8) Warning Systems for Economic Bubbles

(Hint: as with anything, the ability to identify problems comes with the tools and data available to identify a problem.  This snippet suggests using current tools with different data pattern identification to find warning signs of an economic bubble – think of dot coms and housing – and prevent widespread bursts.  Combine this with the financial R&D idea from #3 and we’ll not only have more tools, but more data to interpret.  An aside: when combining these ideas, I get a mental image of a guru with a Magic 8 ball sitting in a lofty office…even if that’s what these two ideas are precisely intended to avoid.)

9) Charter Cities

(Hint: Use the Hong Kong model…of colonization?  To me, this is a half-baked idea (great in theory; misguided in practice) and requires WAY more incentive, planning, and enforcement than what’s available for countries facing issues of economic development.  It’s so economic hitman-esque.  While I agree small steps are the way to go in this regard, there are significant cultural barriers to understand and hurdle not in a sprint, but in carefully planned steps to avoid the stank (no, not stink – stank) of nineteenth century colonization.

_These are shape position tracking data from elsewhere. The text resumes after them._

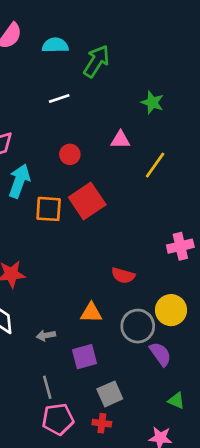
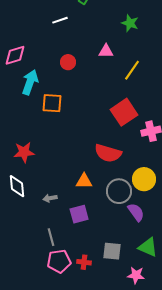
red square: (87, 201) -> (124, 112), moved
red semicircle: (123, 275) -> (108, 153), size x1.5
gray square: (110, 394) -> (112, 251), moved, turned 30
green triangle: (176, 401) -> (148, 247), size x1.5
red cross: (102, 423) -> (84, 262), moved

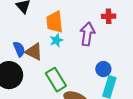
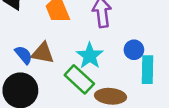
cyan star: (56, 40) -> (90, 56), moved, size x1.5

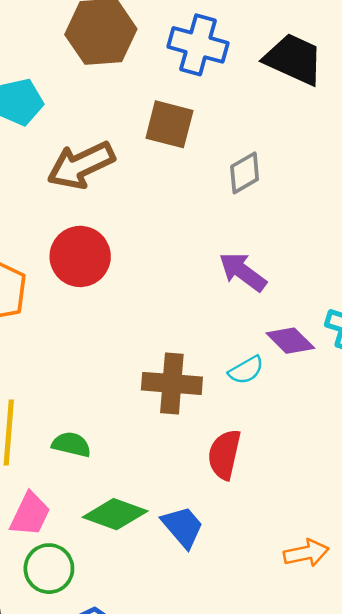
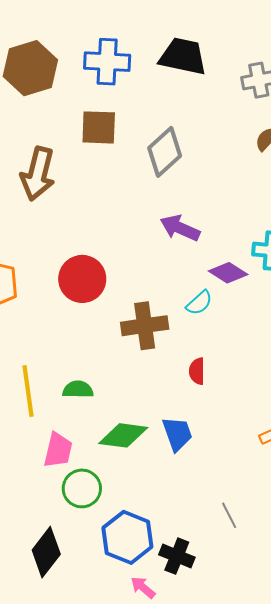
brown arrow: (81, 165) -> (38, 174), turned -38
gray diamond: (245, 173) -> (165, 152), size x1.4
red circle: (80, 256) -> (82, 279), moved
red semicircle: (224, 454) -> (197, 371), size x0.7
blue trapezoid: (183, 527) -> (177, 434), turned 33

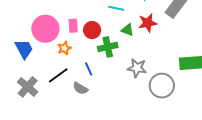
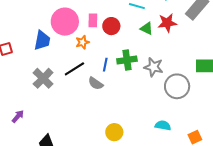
green cross: (108, 47) -> (127, 60), moved
blue trapezoid: (24, 49) -> (42, 40), turned 35
blue line: (89, 69) -> (105, 65), turned 32

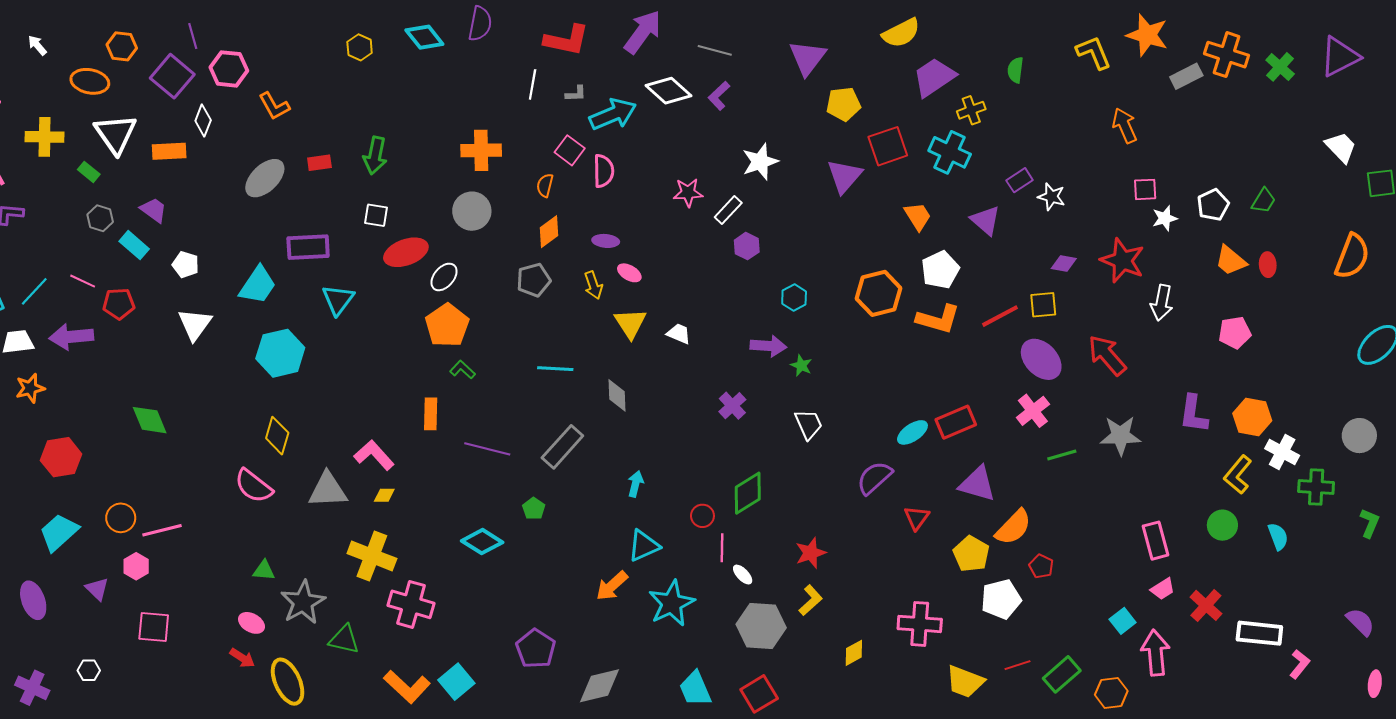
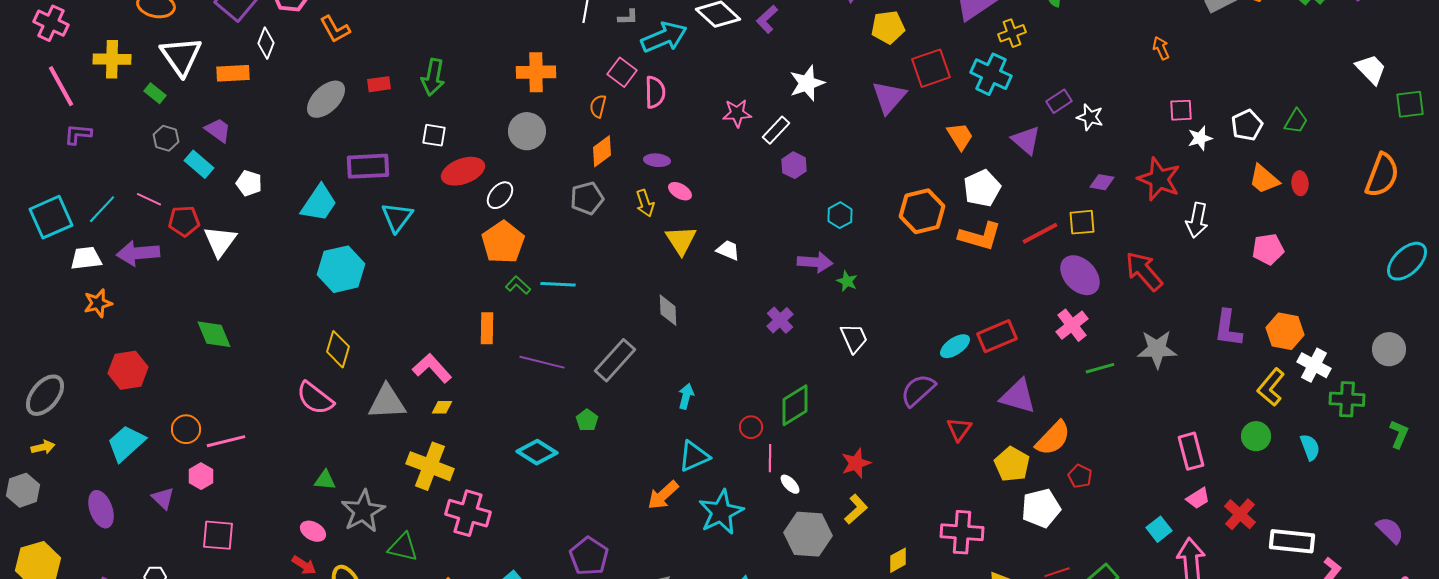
orange arrow: (1125, 126) -> (1161, 48), size x0.7
white triangle: (195, 324) -> (220, 241), moved
cyan line: (555, 369) -> (558, 284), moved

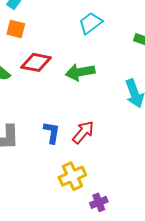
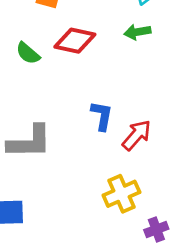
green arrow: (80, 72) -> (137, 32), moved, size x0.7
blue L-shape: (52, 133) -> (102, 116), moved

10) Engaging Non-State Actors via Independent Diplomacy

(Hint: the world is a kindergarten sandbox, full of burgeoning and breakdown alliances.  Some kids play well together; others don’t.  Engaging those lone wolves has proved difficult, especially through the hard-line rhetoric popularized following recent American terrorist events (“with us or against us,” anyone?).  Punishing those who throw sand may not be the best way to keep them from throwing sand in the future; instead, independent engagement through established channels, rather than marginalization, may limit extreme behavior more effectively.  This idea, in a smaller nutshell: established lobbyists for independent, non-state actors, to bridge a marginalized voice with the established channels.  A compelling and fascinating idea – one which adds some shine to an otherwise tarnished profession.)